In all fairness, the R8 5.2 is a trophy-toting beauty queen while the LP 570-4 is an international supermodel – but let's ignore the ocular comparisons for now. The Audi is amazingly easy to drive fast, and just as easy to drive slowly. The German is comfortable, roomy and well-mannered. The Lamborghini is harder to drive, but faster and more rewarding at speed. The Italian is impeccably finished, but raw by design. To be more concise: The Audi can waltz, but the Lamborghini grabs you and does an R-rated Rio tango.

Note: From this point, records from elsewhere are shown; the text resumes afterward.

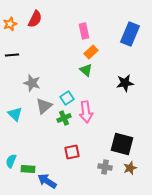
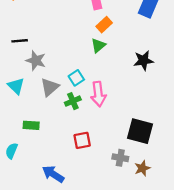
black line: (12, 55) -> (20, 41), moved
green triangle: (86, 70) -> (98, 45), turned 40
cyan triangle: (15, 114) -> (16, 86), moved
brown star: (130, 168) -> (142, 168), moved
green rectangle: (28, 169) -> (31, 125), moved

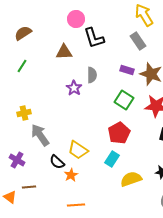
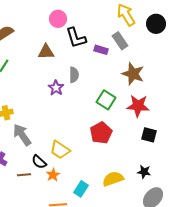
purple rectangle: (127, 70) -> (101, 50), moved
cyan rectangle: (112, 159) -> (81, 189), moved
brown line: (29, 187) -> (24, 175), moved

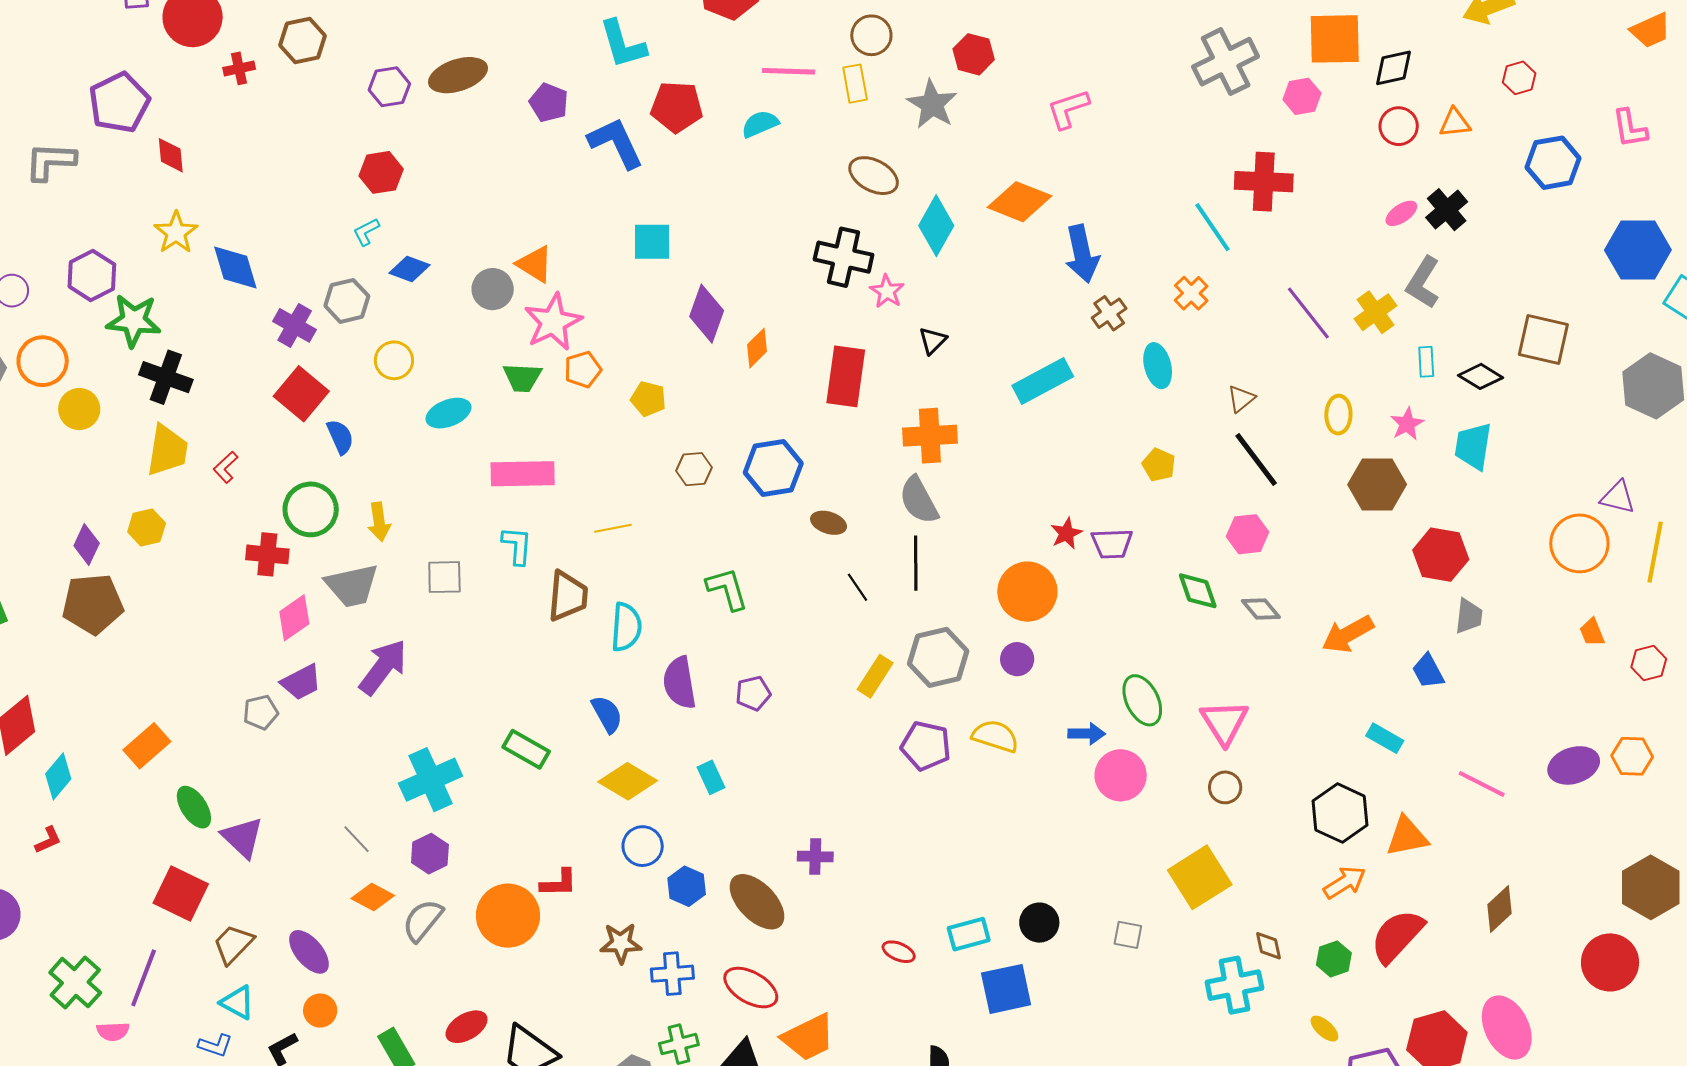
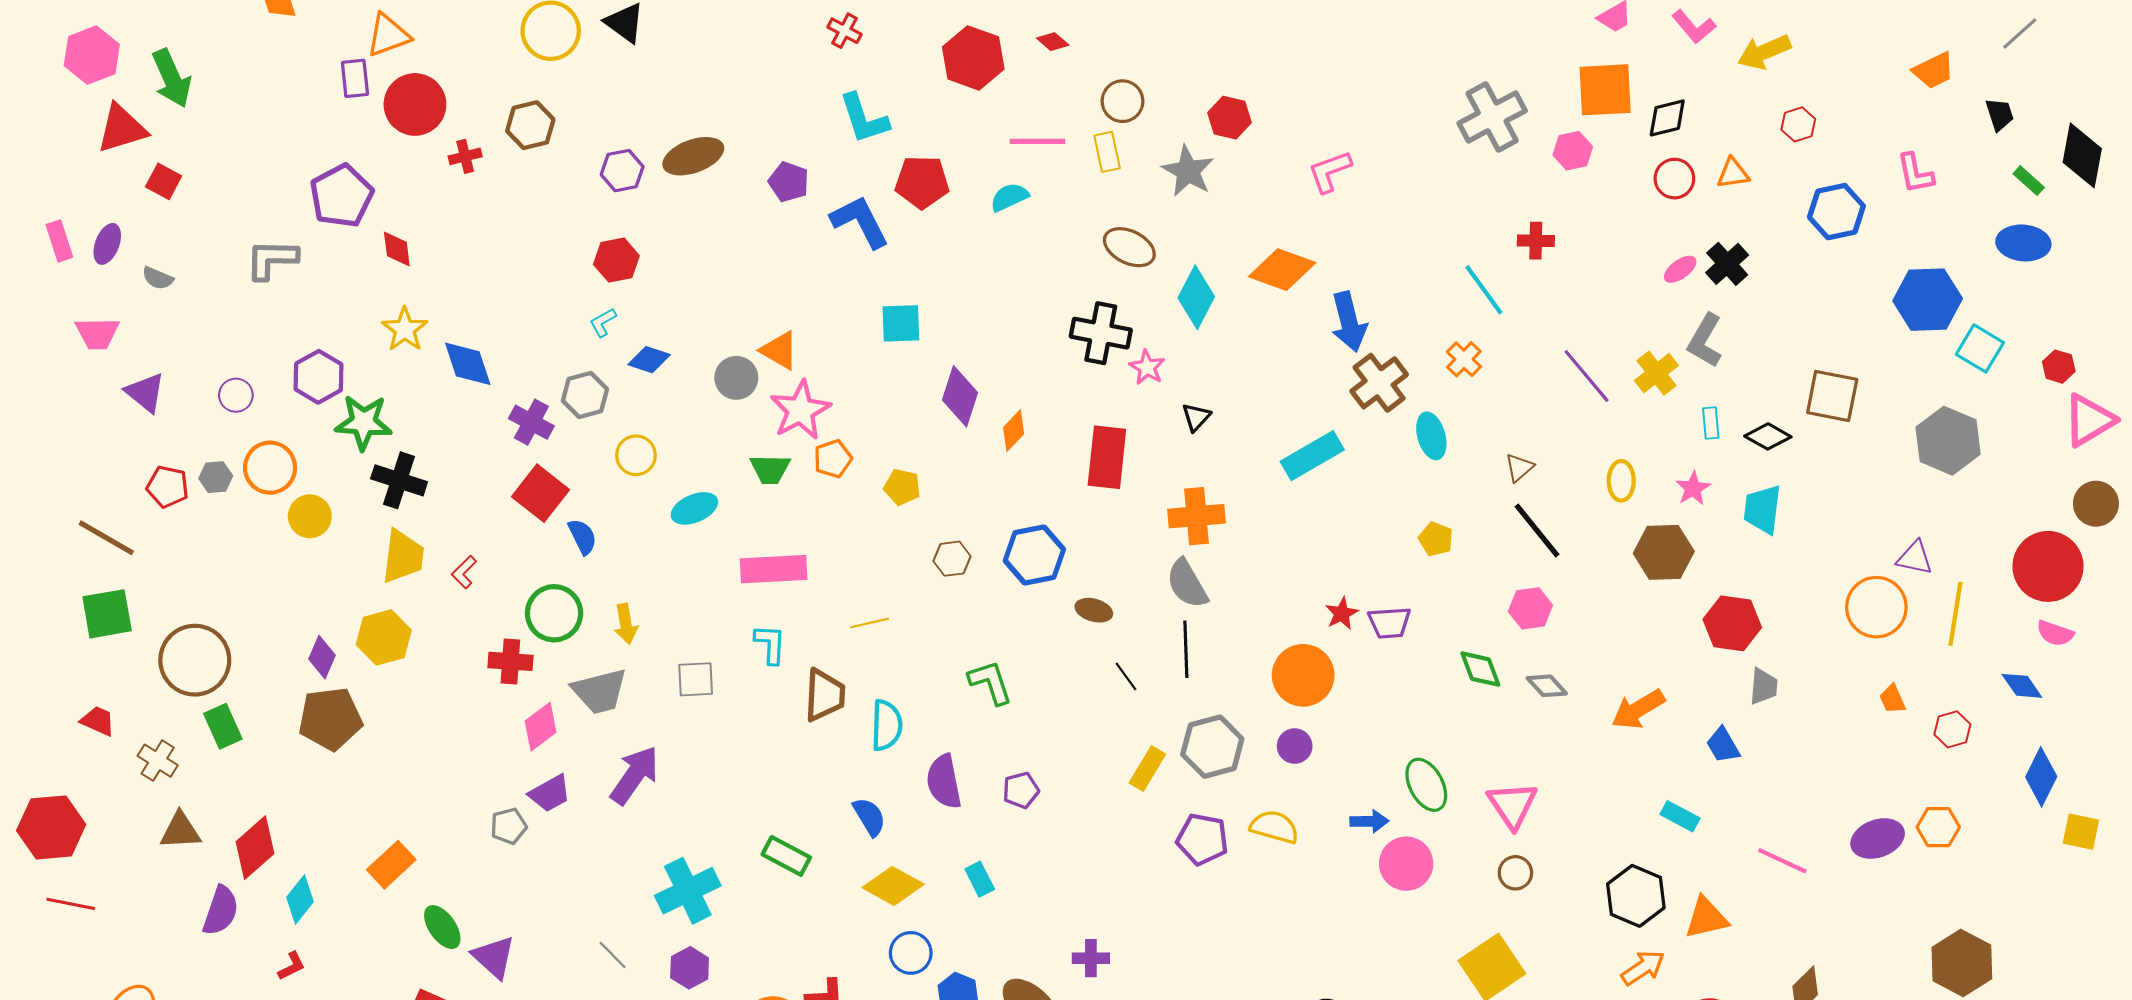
red cross: (1264, 182) -> (1536, 241), size x0.6
brown cross: (1109, 313) -> (1379, 383), size x1.6
yellow hexagon: (147, 527) -> (384, 637), size x1.4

The Audi doesn't really compete with the LP 570-4 Superleggera, nor does the Aston Martin DBS or Mercedes-Benz SLS AMG, for that matter. However, the upcoming Porsche GT2 RS may put up a good fight. We didn't check with Animal Planet, but our current research says the only true natural enemy of the LP 570-4 Superleggera could be the stunning Ferrari 458 Italia. Owners need not worry, as this Lamborghini will most likely never cross paths with any worthy adversary.
The 570-4 Superleggera is unquestionably the most talented Lamborghini on the road today. Fusing a highly-tuned powerplant and a sophisticated drive system to a lightweight chassis is what real sports cars are all about. Unlike its predecessors that seemed to possess more panache than event-winning medals, the all-new 2010 Lamborghini Gallardo LP 570-4 Superleggera delivers astronomical performance that will not only land the coupe on the red carpet, but more often than not, on the top of the podium.